Senior center Lucrezia Costa of the women’s basketball team has had a much harder time exercising than Mee since coming back to Rome, Italy on Mar. 24. Costa came home to a similar lockdown to Spain’s that does not allow her outside of her property except for a grocery store trip once a week.
“I’ve been trying to buy a treadmill for like five days now, but there’s a shortage because everyone is buying one,” Costa said.
Costa has used running to forget about the coronavirus news since her mother started updating her on Italy’s first lockdown on Mar. 9. Without a means to go outside, she hopes to find a treadmill for sale this week so she can run again.
Despite being unable to run, Costa says classes have helped keep her focused– including her two-hour class that now goes from 9:30 p.m. to 1 a.m. due to Italy’s five-hour time difference. However, she says it is difficult to stay happy after leaving her life in the United States. Even while in the U.S., Costa could not say goodbye to her friends before they left for their own homes because of a two-week quarantine after she came into contact with a UMBC staff doctor that tested positive for COVID-19.

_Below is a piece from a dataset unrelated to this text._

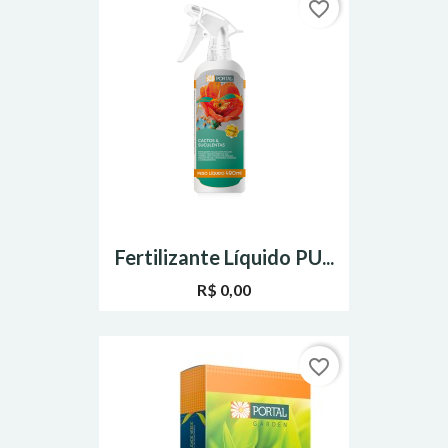
favorite_border
Fertilizante Líquido PU...
R$ 0,00
favorite_border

“The hardest thing is just having to quit everything: my life in the U.S., you know, my friends,” Costa said. “And just, you know, drop everything and come here.”
What made things more difficult was an additional two-week quarantine in Italy due to her travel. Besides not being able to see her Italian friends, Costa can not visit her other family despite them living only 200 meters away. The lack of contact makes Costa even miss strangers.
“You don’t know how much you miss people’s, even strangers, contact, just looking at them until it’s taken away,” Costa said.
Returning to their homes in the top 10 countries with the most coronavirus cases, these student athletes faced both the relaxed regulations of the United States as well as their countries’ strict lockdowns. To many of them that now live without the feeling of fresh air or the freedom to go more than a few hundred yards from their home, they hope their friends back in the U.S. take the situation seriously.
“Trust whoever knows more, if it’s the governor or whatever,” Costa said. “If they tell you to not go out, then don’t go out, or limit it to the minimum because it really sucks to be in this situation.”